For organizations implementing or enhancing cyber-security policies, the type of culture and technology changes required to prevent attacks can be a sensitive issue. The ideal scenario is one of partnership – where employees understand the rationale for policy and act as additional eyes and ears for the company – creating a unified defense against would-be attackers. Here are some key considerations when it comes to creating a culture of cybersecurity.
Cybersecurity Starts at the Board Level
The best-intentioned cybersecurity plans and policies can go awry if senior leaders aren’t all-in. The good news is that cybersecurity is now front and center in the boardroom. Senior leaders see the reports of data leaks, breaches and hackers and want to know how to prevent similar attacks at their own companies, so there is less ‘buy-in’ required. What ends up being debated is just how much security is ‘enough.’
The key to getting agreement from senior leadership is transparency. Senior leaders in an organization may be removed from the day-to-day challenges of fighting cyber-security attacks. Show them what happens on any given day and the data will speak volumes. It’s important to determine where your company is on the cybersecurity spectrum – and more importantly, where you company wants to be. If, for example, the spectrum of least-to-most secure runs on a 1-10 scale and your company is a two but would like to get to a four, you can set your strategy accordingly. Investments (i.e., budget) aligns to strategy. There is a cybersecurity maturity curve for every company and setting a desired point on a scale will help anchor and direct your company.

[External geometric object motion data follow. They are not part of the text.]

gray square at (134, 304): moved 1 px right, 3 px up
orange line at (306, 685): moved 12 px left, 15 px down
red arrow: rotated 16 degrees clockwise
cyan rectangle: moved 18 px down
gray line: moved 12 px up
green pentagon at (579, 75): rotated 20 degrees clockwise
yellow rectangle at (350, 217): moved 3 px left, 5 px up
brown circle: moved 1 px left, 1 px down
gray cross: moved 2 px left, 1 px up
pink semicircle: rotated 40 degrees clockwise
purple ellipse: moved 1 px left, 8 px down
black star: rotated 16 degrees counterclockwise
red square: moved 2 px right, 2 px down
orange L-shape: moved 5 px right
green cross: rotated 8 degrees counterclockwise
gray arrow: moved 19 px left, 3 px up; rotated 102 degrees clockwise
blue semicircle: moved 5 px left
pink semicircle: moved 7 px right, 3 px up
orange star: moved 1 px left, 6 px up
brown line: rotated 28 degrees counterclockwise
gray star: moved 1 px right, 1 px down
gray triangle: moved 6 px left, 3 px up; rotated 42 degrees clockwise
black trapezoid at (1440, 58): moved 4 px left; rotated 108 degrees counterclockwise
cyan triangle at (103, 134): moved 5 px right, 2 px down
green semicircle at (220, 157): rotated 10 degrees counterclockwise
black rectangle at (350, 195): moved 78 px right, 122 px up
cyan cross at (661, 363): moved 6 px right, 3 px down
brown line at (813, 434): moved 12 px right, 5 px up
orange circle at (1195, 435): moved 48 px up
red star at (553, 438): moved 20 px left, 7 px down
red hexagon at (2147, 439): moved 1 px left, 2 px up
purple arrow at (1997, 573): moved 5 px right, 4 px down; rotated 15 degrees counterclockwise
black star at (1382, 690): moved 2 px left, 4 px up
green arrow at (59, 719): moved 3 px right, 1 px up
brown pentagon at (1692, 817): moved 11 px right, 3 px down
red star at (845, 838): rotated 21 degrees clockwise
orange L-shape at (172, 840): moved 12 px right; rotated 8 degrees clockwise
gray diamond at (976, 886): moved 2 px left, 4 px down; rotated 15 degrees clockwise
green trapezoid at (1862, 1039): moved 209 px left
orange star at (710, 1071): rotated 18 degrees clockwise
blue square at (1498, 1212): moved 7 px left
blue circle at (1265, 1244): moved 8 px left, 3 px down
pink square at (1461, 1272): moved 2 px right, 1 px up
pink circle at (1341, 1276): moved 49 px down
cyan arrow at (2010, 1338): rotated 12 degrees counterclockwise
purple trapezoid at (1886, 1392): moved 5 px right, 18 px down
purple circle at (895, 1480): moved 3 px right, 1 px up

There’s also an element of risk tolerance – think of cybersecurity like personal insurance. If you ask 500 people how much insurance they think they need, you’ll get 500 different answers. Different people have different levels of risk tolerance – it is the same for businesses. Of course, heavily regulated industries like banking will have very little risk tolerance, but this is not the case across the entirety of the industry.
Avoid Pitfalls & Make Cybersecurity Real
There are really two sides to rolling out a cybersecurity strategy: the technical side and the cultural side. The technical side involves ensuring your network, and the devices that interact with that network, are secure.
What’s often missed is the cultural side. People can be resistant to change, and this carries over to our working lives. It’s interesting – sometimes the newest employees are the least resistant to change as they don’t have ingrained habits and expectations. Even with carefully paced out changes, some key culture decisions will be met with resistance. On the flipside, there are some, whether in IT or management, that would prefer to simply flip a switch in order to enact policy, but in my experience, I’ve found that the least effective way to change a culture is to merely declare policy – it leads to resistance and in some cases non-compliance. Rather, communication and connecting changes back to what employees do in their day-to-day roles is key.
Cybersecurity and securing an organization does not happen in a vacuum. Policy decisions that are made in the boardroom will have an impact on people’s day-to-day work. Employees are individuals and in a company of 1,000 you’ll have 1,000 individuals who work in 1,000 different ways – every person will have a unique role or a unique way in which they approach their role. This makes it hard to scale a one-size-fits-all policy.
Training and education can be useful when rolling out a cybersecurity program. But there are limitations. For example, despite all the training and horror stories, there will always be a certain percentage of people who will click on a phishing email. A better path may be to look at educating employees on the rationale for a policy – helping them understand the ‘why’ of any given policy.
Communication is Key
If your company has been spared a major attack, now is the time to consider (or reconsider) your cybersecurity policy – don’t wait for a forcing factor such as a breach to have to figure it out. It’s all about communication: at the board level, the need for cybersecurity should be laid out with facts and data, aligned to the overall company strategy, as well as where your organization falls on the cybersecurity maturity curve. For employees, it comes down to good change management in the form of training and communication around policy initiatives.